Normally I then don't work with the TeX engine on the console, but simply correct my error and restart.

This is what I should have done on the console:

• Type ?+Return to get an idea of what can be done.
• Simply hit Return repeatedly until Tex is finished.
• Type X+Return to finish the run immediately.
• Type E+Return to have the cursor jump to the point where the error occurred.

What happens is, that TeX buffers the \write commands to the .aux file in two stages. First stage, it waits until a page is shipped out to get the page numbers right. Second stage, it waits until it sees fit to issue a write() system call, to reduce the number of (potentially slow) system calls. This second buffer seemingly does not care, if the chunks it writes to file are self-contained legal TeX since it will complete the file before the TeX run is finished anyway.

In the environment of TeXShop however it is tempting to let TeX hang unfinished after an error. Thus the second output puffer is not flushed and the .aux file possibly left unfinished and in an illegal state.

My personal conclusion from this: Always let TeX finish.

The assumption that TeX will have a chance to finish it's run after it stopped for an error was very reasonable before windowed environments, where it became easy and normal to leave processes hanging in the background.

Things that could be done on software side to facilitate this user behavior:

• Change Tex's second buffer behavior to issue a write() system call in case of an error or to break only into TeX-legal chunks.
• Adjust the environment (TexShop) to either clean the .aux file after a process abortion or provide default input to always correctly finish the process.

Things that the user can do, other than always letting TeX finish:

• Use \include{...}. That way the .aux files of the sections before are closed an finished by the time the error occurs. Chances are the .aux file of your current section isn't large enough yet and no TeX-illegal parts were written.
• Hack something involving \immediate\closeout\@mainaux followed by an \openout\@mainaux and a copy of the contents so they don't get overwritten. This will effectively flush the output buffer. Does not seem worth the effort though.

I Just experienced this same problem and couldn't find any offending code in my tex file. It turns out that the offending text was actually in a citation I had just added to BibText, which I was importing using the biblatex package. There must have been some sort of strange character in the abstract that was included when I exported the citation from PubMed. I removed the entire abstract (since it wasn't going to be displayed in the references anyway), deleted the temp files, and rebuilt my PDF without error.
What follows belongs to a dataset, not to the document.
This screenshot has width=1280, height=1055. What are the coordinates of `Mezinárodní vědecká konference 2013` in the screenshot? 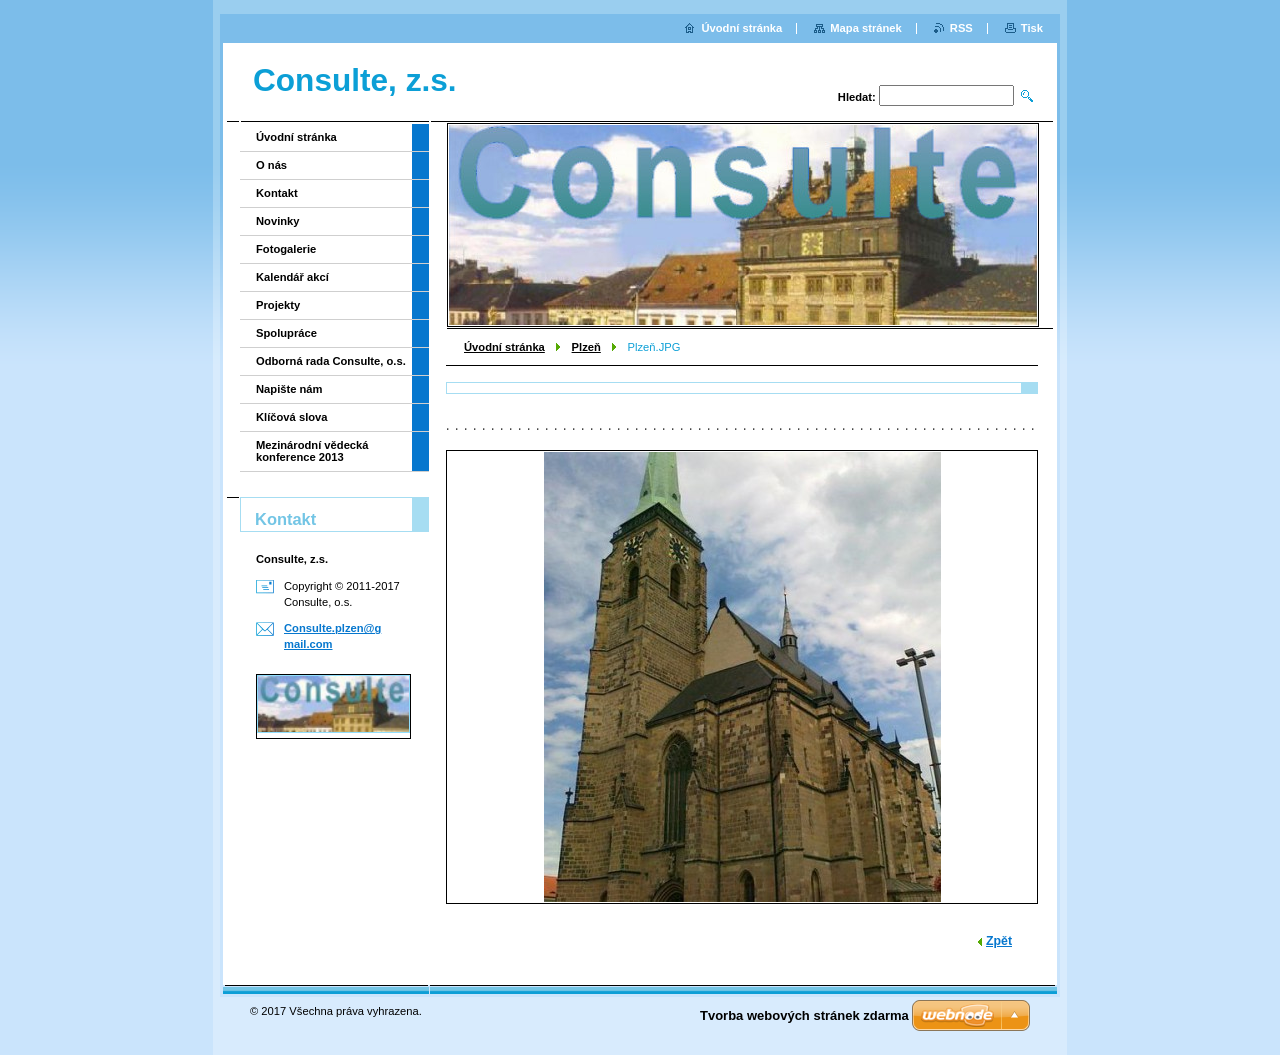 It's located at (312, 451).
I find it much faster to kill compilation and simply delete the last line of the corrupted .aux file where the truncated buffer write results in incomplete/illegal TeX, particularly when working with large documents and/or debugging persistent/recurring .aux corruption. This way you can retain the valid portion of the .aux file and don't have to wait for compilation to finish.
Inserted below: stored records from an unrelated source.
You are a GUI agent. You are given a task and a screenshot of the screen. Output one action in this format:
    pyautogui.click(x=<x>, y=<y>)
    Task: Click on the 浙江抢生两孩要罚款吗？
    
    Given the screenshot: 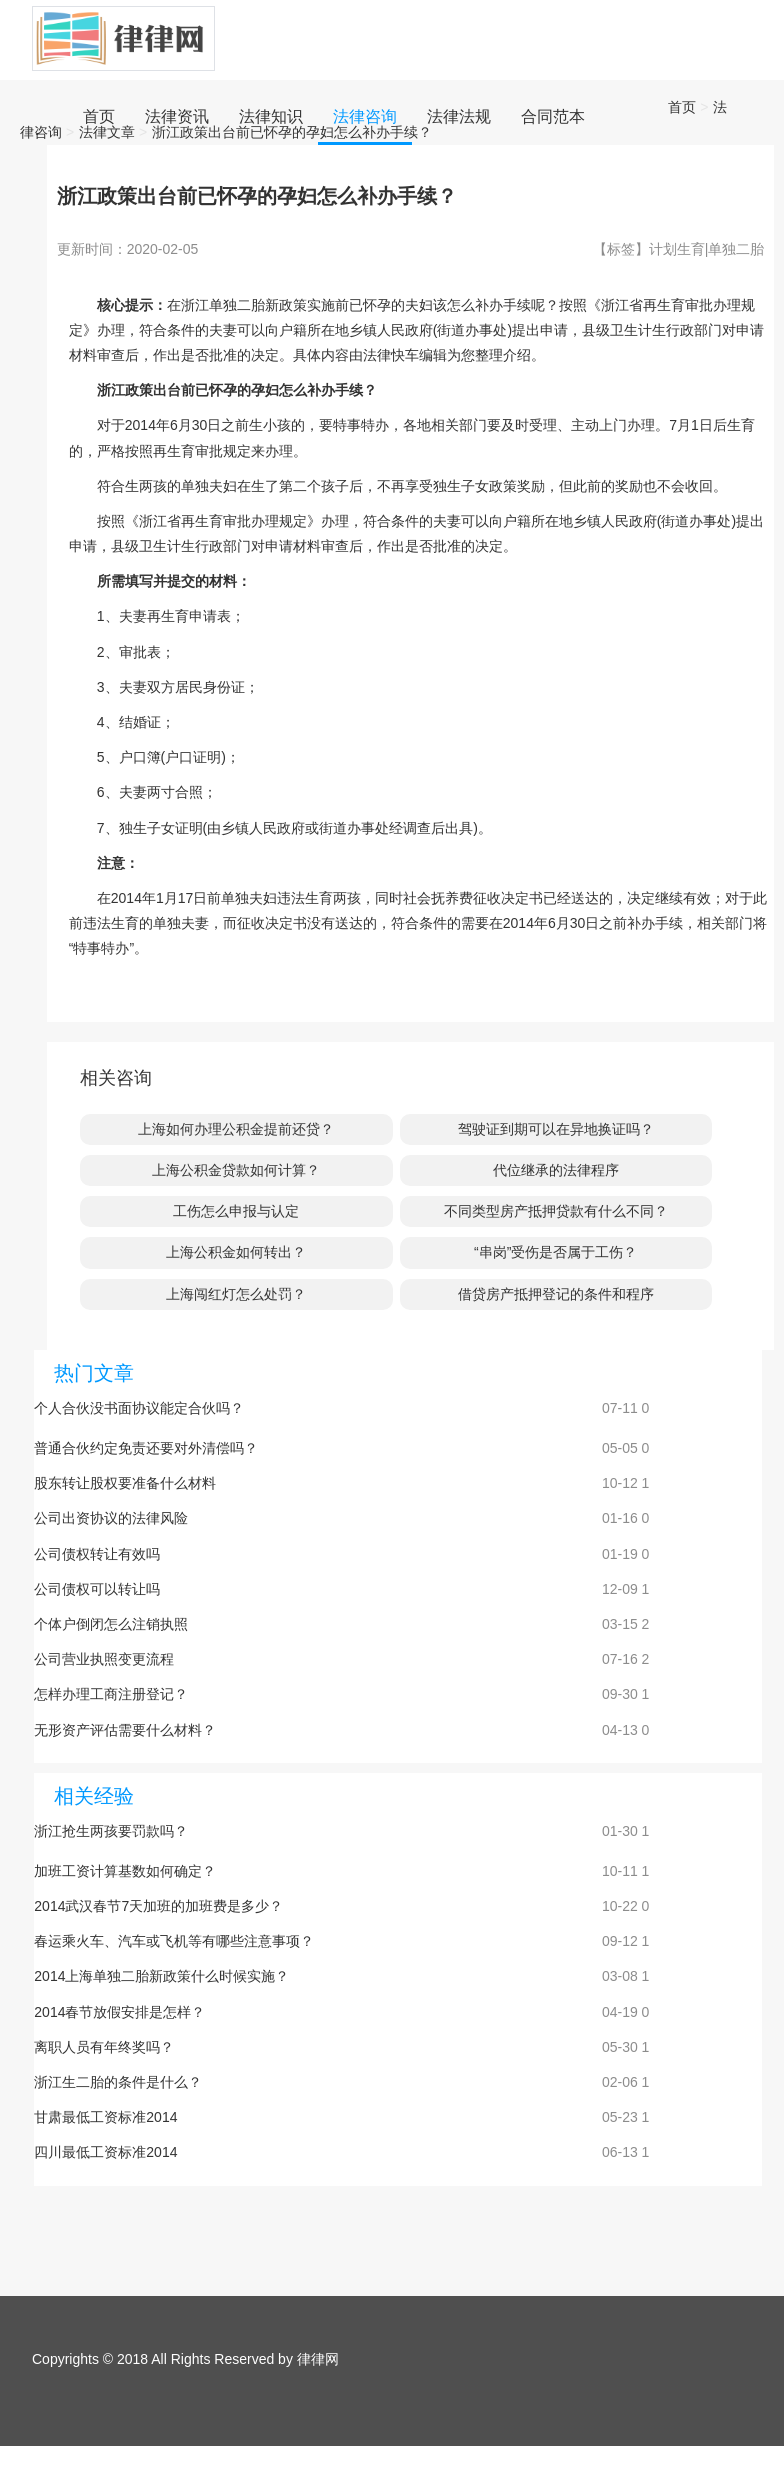 What is the action you would take?
    pyautogui.click(x=111, y=1831)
In most editors it only takes a few keystrokes to switch focus to the .aux file, skip to the end, and delete the last line, so this can be done quite quickly.

If you prefer to force compilation to finish so all buffered \write's are flushed and the .aux isn't corrupted, you can instruct the compiler to proceed through errors without pausing for user input with the -interaction=nonstopmode option, that way you don't have to keystroke past each of them.

Since the problem is .aux file is damaged, you should let your editor know that you want it compile from scratch each time. For example, in case of using Texify if you use Winedt editor (which is unfortunately not free), this is how you would do it: go to Options->Execution Modes->Texify and then mark "Clean Build". I had the same problem and this solved it.

The same issue I had when working with my thesis. Be careful with the references which you might use from google scholar or some comprehensive files which are probably have different format than your bib package support. Making correct references might solve your problem as I solved it by correcting references.

I just ran into the same problem out of blue. All a sudden, it can't run.

At the end, I copied the whole text into a new file and save it, and it works again!